Equilibrium Might Be a Little Hard to Manage Today, Actually

“Equilibrium” a poem by Vanderbilt graduate student Tiana Clark, has just won a lucrative national prize

No poet ever expects to receive national recognition; most are happy if ten people not related to them show up at readings. So it’s a cause for giddy, jump-up-and-down jubilation when a national publication singles out an aspiring poet for recognition. For Tiana Clark, a first-year graduate student in Vanderbilt University’s M.F.A program in creative writing, that kind of exultation has lasted nearly a month already: on August 20, she learned that her work will be included in the 2015 Best New Poets anthology, and today the literary journal Rattle announced that Clark’s poem “Equilibrium” has won first prize in its annual competition.

The award carries a stipend of $10,000. “Equilibrium” was selected from a record submission pool of roughly 15,000 poems, according to the journal.

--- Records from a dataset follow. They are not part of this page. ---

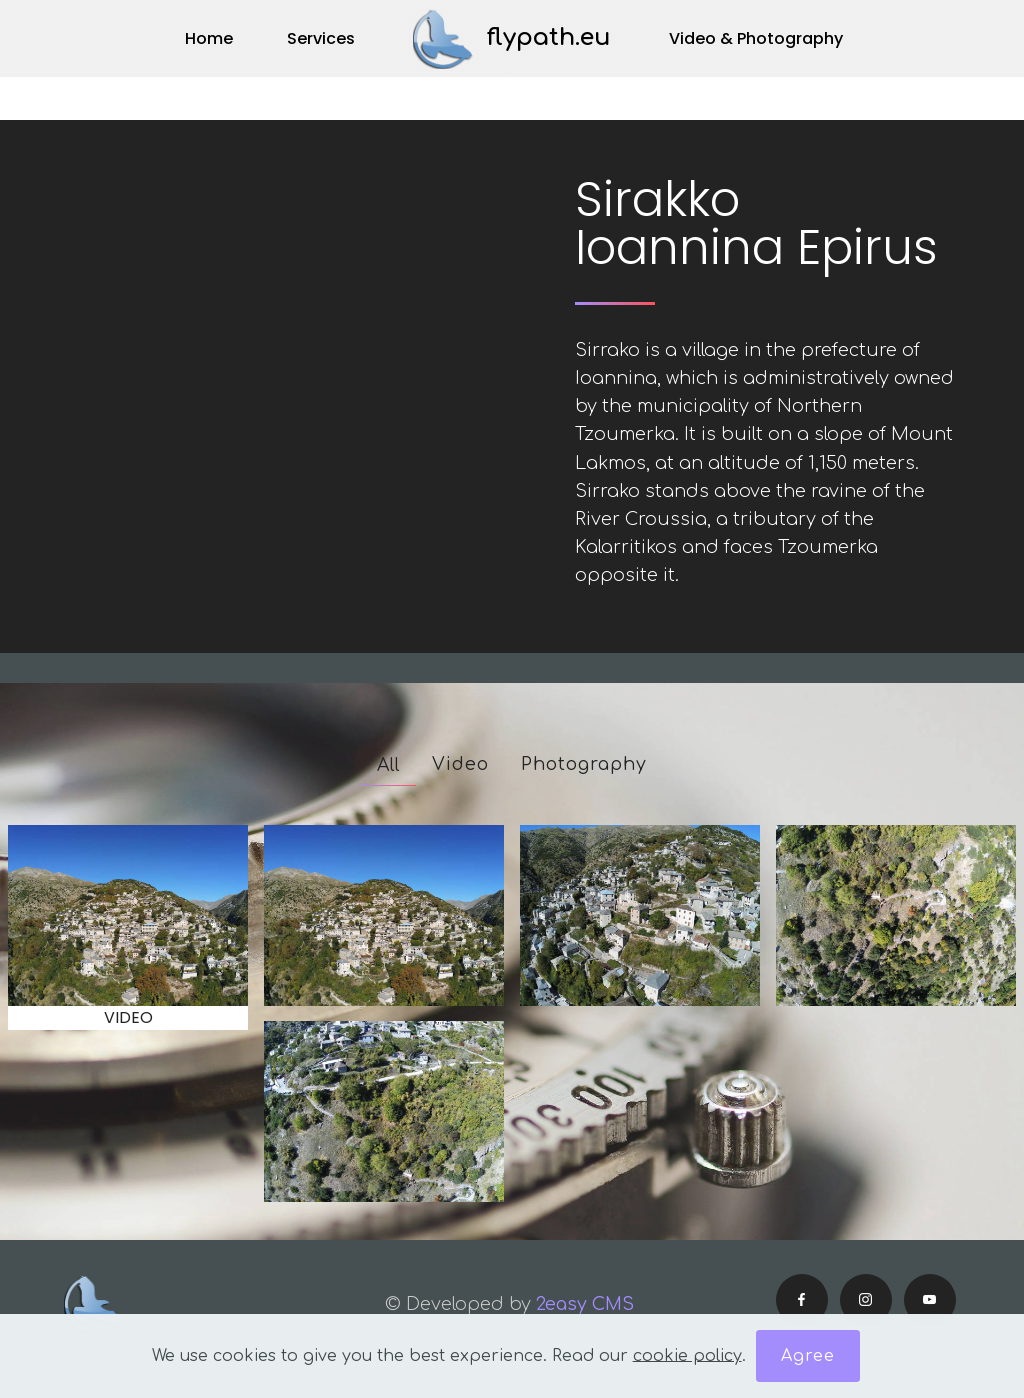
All (388, 765)
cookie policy (687, 1355)
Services (321, 38)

When Chapter 16 contacted Clark this afternoon, she was still reeling:

I’m honestly still in shock! I’m beyond grateful! Thunderstruck! You always have a dream of being published, but to win an award like this is flabbergasting! My heart is busting, and my face is full of happy tears! So many mentors and literary friends to thank in Nashville! This is truly a life-changing moment! I have been oscillating between screaming and speechlessness! If you see me, please pinch me, because I still can’t believe it!

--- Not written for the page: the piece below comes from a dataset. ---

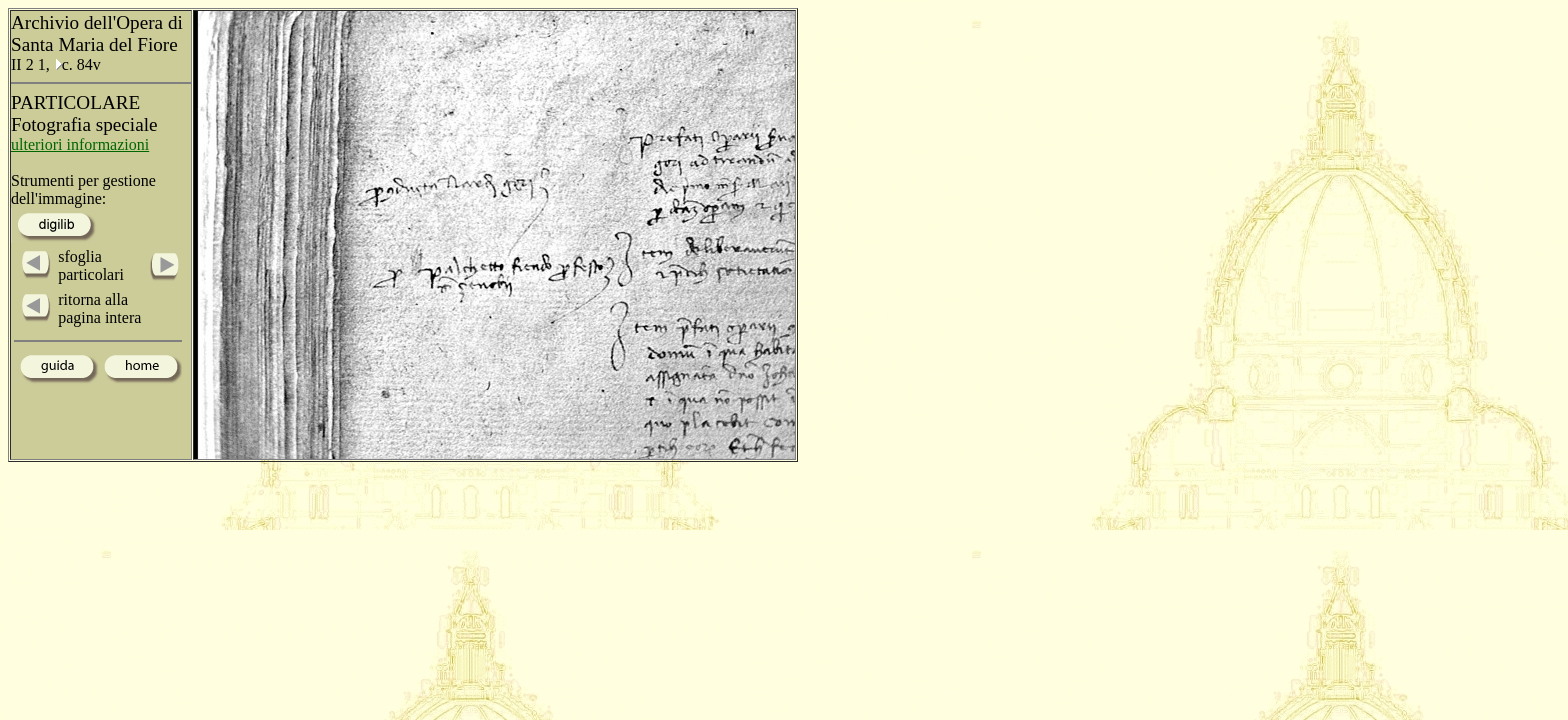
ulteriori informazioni (80, 144)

“This kind of recognition is wonderfully affirming for emerging writers,” said poet Kate Daniels, who directs the Vanderbilt M.F.A. program. “Luckily, Tiana has been at work on her poetry for a while now, so—even though I know she is absolutely thrilled at the recognition and the astonishingly generous monetary award—she is not likely to have her head turned by the success. She is a wonderfully disciplined writer who has a sense of everything it takes to develop one’s poetic gift, as well as a vocational approach to her writing. This, in the end, is what will lead her to a satisfying life of poetry.”

The news from Rattle is just the latest in a year of wonders for the Vanderbilt M.F.A. program. It’s only mid-September, but already Vanderbilt students (and graduates) have received these honors:

• The publication of If You Find This, an inventive middle-grade novel by alum Matthew Baker (Vanderbilt M.F.A. 2012);

• A Frost Place chapbook prize and a National Endowment for the Arts grant for second-year graduate student Anders Carlson-Wee;

• The publication, this month, of When Are You Coming Home?, winner of the Prairie Schooner Book Prize in Fiction, by Bryn Chancellor (Vanderbilt MFA 2009);

• Inclusion in the 2015 Best New Poets anthology for Lisa Dordal (Vanderbilt M.F.A. 2011);

• A prestigious Stegner Fellowship and inclusion in the 2015 Best New Poets anthology for poet Edgar Kunz (Vanderbilt M.F.A. 2014).

Program director Kate Daniels is understandably proud, but she also puts such good news in perspective: “When this kind of external recognition occurs for any of our extremely talented young writers of poetry and fiction, it makes us proud and pleased,” she wrote in an email. “But awards are icing on the cake—always the real and important thing is the work itself. And as far as that is concerned, all of our MFA writers—present and past—are prizewinners.”